Vor sieben Jahren (1996) habe ich eine '92er SevenFifty gekauft, die damals knapp 8000 km auf dem Tacho hatte. Seitdem habe ich sie mehr als 80000 km weitergebracht -- in allen Jahreszeiten, zur Arbeit, auf der Hausstrecke, auf Wochenendtouren und auf größeren Reisen (Alpen, Toskana, Schottland).

Erstes Kriterium bei der Auswahl war die Optik: ich wollte nichts Verkleidetes, sondern ein Motorrad in klassischer (allerdings nicht Oldtimer-) Optik. Neben Kawasakis Zephyr-Modellen (die mir beinahe noch besser gefallen haben) kam daher die SevenFifty in die engere Wahl. Der Rest war eine Frage des aktuellen Gebraucht-Angebots. Ich hatte dann erwogen, die Maschine erstmal freiwillig auf 34 PS drosseln zu lassen (ich hatte den Führerschein ein paar Jahre vorher gemacht, seitdem aber kein eigenes Motorrad). Nach den ersten Kilometern hatte ich aber keinerlei Probleme mit den 74 PS, so dass es dann dabei geblieben ist. Das Fahrverhalten ist wirklich gutmütig und anfängertauglich. Die SevenFifty ist ein klassisches Brot-und-Butter-Motorrad, für alle Lebenslagen brauchbar: Ob mit viel oder wenig Gepäck, ob in der Stadt, auf der Landstraße oder der Autobahn. Selbst auf schlechten Feldwegen ;-)

Seitdem ich das Motorrad besitze, habe ich nun diverse Male Reifen, Bremsbeläge, Kettenkit, Zündkerzen, Batterie, Öl und Bremsflüssigkeit erneuert, einmal die Radlager vorn und hinten ersetzt, einmal den Handbremszylinder reparieren lassen und einmal die Auspuffanlage durch eine neuere (originale) ersetzt. Reifen usw. war normaler Verschleiß, auch die Radlager. Der neue Handbremszylinder war notwendig, weil die Bremse beim Betätigen ruckelte. Die Auspuffanlage war in den Jahren (und Kilometern) etwas laut geworden (innerlich korrodiert und auch auf der Unterseite angerostet), und da ich für die anstehende HU kein Risiko eingehen wollte, habe ich sie ersetzt.
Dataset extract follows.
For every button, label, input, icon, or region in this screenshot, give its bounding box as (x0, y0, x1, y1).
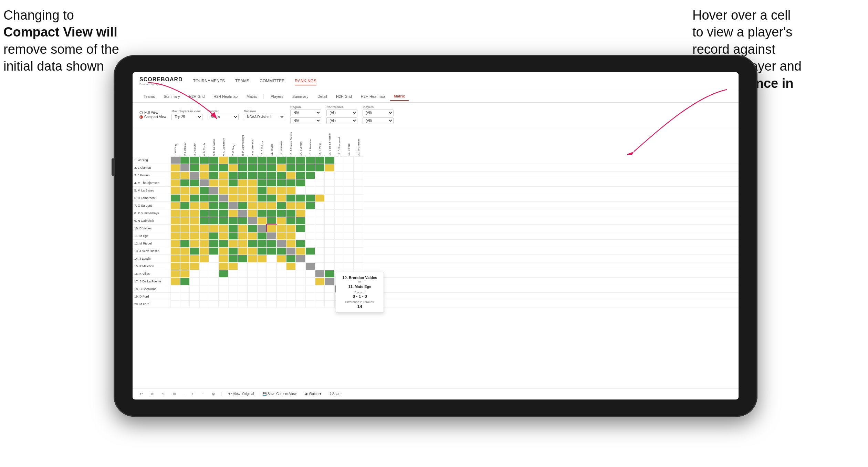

Leider war der Ausbau nicht zerstörungsfrei möglich, da das Mittelstück doch schon sehr verrostet war -- sonst hätte ich sie vielleicht wieder zurückgetauscht ;-)

Ach ja, und einmal war eine Gabelreparatur fällig, weil mich ein freundlicher Dosenfahrer vom Mopped geschubst hat :-(

In all den Jahren hat mich das Motorrad nur in der richtig kalten Jahreszeit morgens im Stich gelassen, als die Batterie fällig war. Mit einem Überspielkabel und dem Auto war auch das keine Schwierigkeit. Und vielleicht hätte ich mit gewissenhafterer Batteriewartung auch dieses Problem vermieden...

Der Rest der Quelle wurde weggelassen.